SpezialWebinarThe Committee on Foreign Investment in the United States (CFIUS)
What is CFIUS, how does it work, and how does it affect acquisitions and investments by European companies in the United States?
This webinar will provide practical information about the Committee on Foreign Investment in the United States (“CFIUS”) and its impact on European companies that intend to acquire or invest in companies and real estate in the United States.
CFIUS is a powerful inter-agency committee of the U.S. government that is made up of representatives from nine federal agencies. CFIUS reviews and investigates the impact of foreign investments on U.S. companies or real estate. The committee has broad authority to impose measures on the transacting party as a condition to granting approval to mitigate any perceived national security risk. It may block or unwind transactions not properly structured to address U.S. national security considerations.

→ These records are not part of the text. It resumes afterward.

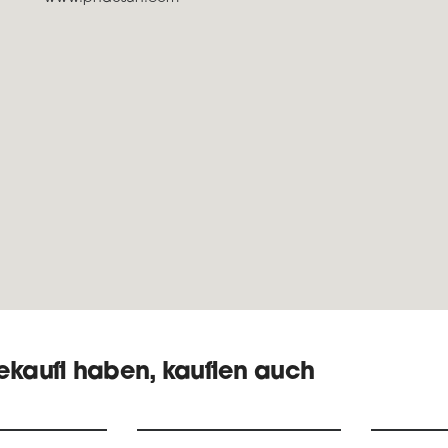
gekauft haben, kauften auch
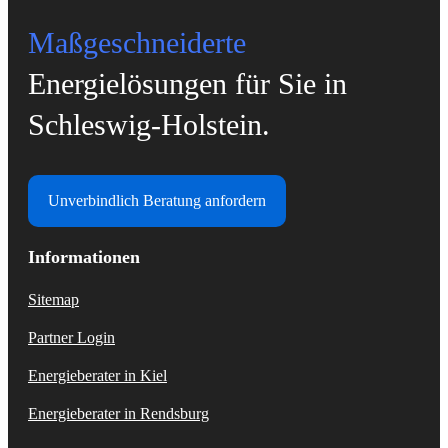
Maßgeschneiderte
Energielösungen für Sie in
Schleswig-Holstein.
Unverbindlich Beratung anfordern
Informationen
Sitemap
Partner Login
Energieberater in Kiel
Energieberater in Rendsburg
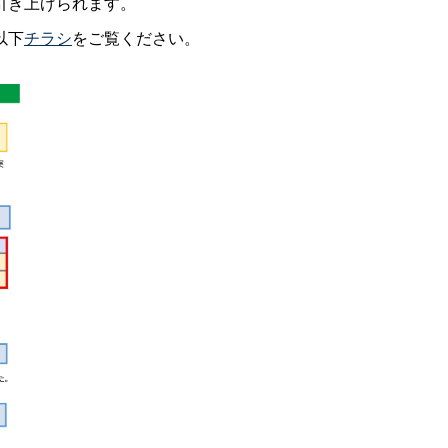
引き上げられます。
以下
チラシ
をご覧ください。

Last year, CFIUS’s jurisdiction was substantially broadened. First, the U.S. Congress expanded CFIUS’s authority through the Foreign Investment Risk Review Modernization Act (“FIRRMA”). Key changes involved expanding the definition of “covered transaction” to include (1) non-controlling investments by a foreign person in U.S. businesses that provide critical technologies, are involved in critical infrastructure, or maintain sensitive personal data; (2) changes in a foreign investor’s voting rights with respect to a U.S. business; (3) the purchase, lease, or concession of real estate that is in close proximity to air or maritime ports, military installations, or certain other national security facilities (not to include real estate in urban areas); and (4) any transaction, transfer, agreement, or arrangement if its structure is designed or intended to “circumvent” CFIUS review.

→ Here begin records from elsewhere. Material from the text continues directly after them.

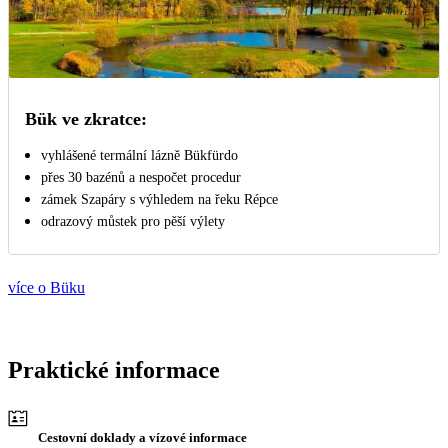
Bük ve zkratce:
vyhlášené termální lázně Bükfürdo
přes 30 bazénů a nespočet procedur
zámek Szapáry s výhledem na řeku Répce
odrazový můstek pro pěší výlety
více o Büku
Praktické informace
Cestovní doklady a vízové informace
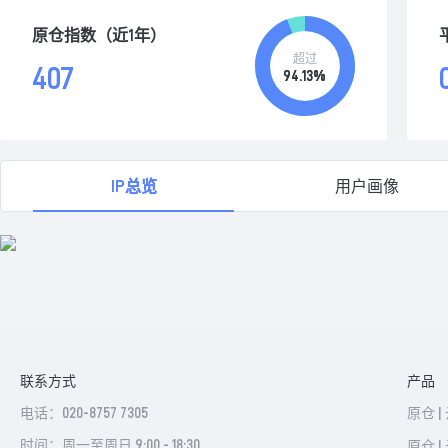
原仓指数（近1年）
超过
407
94.13%
IP总览
用户画像
联系方式
产品
电话：020-8757 7305
原仓 |
时间：周一至周日 9:00 - 18:30
原仓 |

Then, CFIUS issued the Pilot Program Rule, which made CFIUS filings mandatory for the first time. Filings are mandatory if the U.S. target business produces, develops, or tests a critical technology that is used in a specific, listed industry. Not filing can trigger significant penalties.
Webinar Learning Objectives
This webinar will provide a detailed overview of CFIUS, its composition, the difference between mandatory filings and voluntary filings under CFIUS’s “legacy regulations, how to determine whether the parties must file, and the term “critical technologies.”
The term “critical technologies” is closely tied to export-controlled technology. The presenter will explain how parties can discern whether the technology at issue actually falls under the definition of a critical technology.
The webinar will also provide insight into new national security issues and concerns driving change in the CFIUS review process; explain the more “searching” review process and CFIUS scrutiny; and provide helpful overviews of the CFIUS filing and review process, including timelines.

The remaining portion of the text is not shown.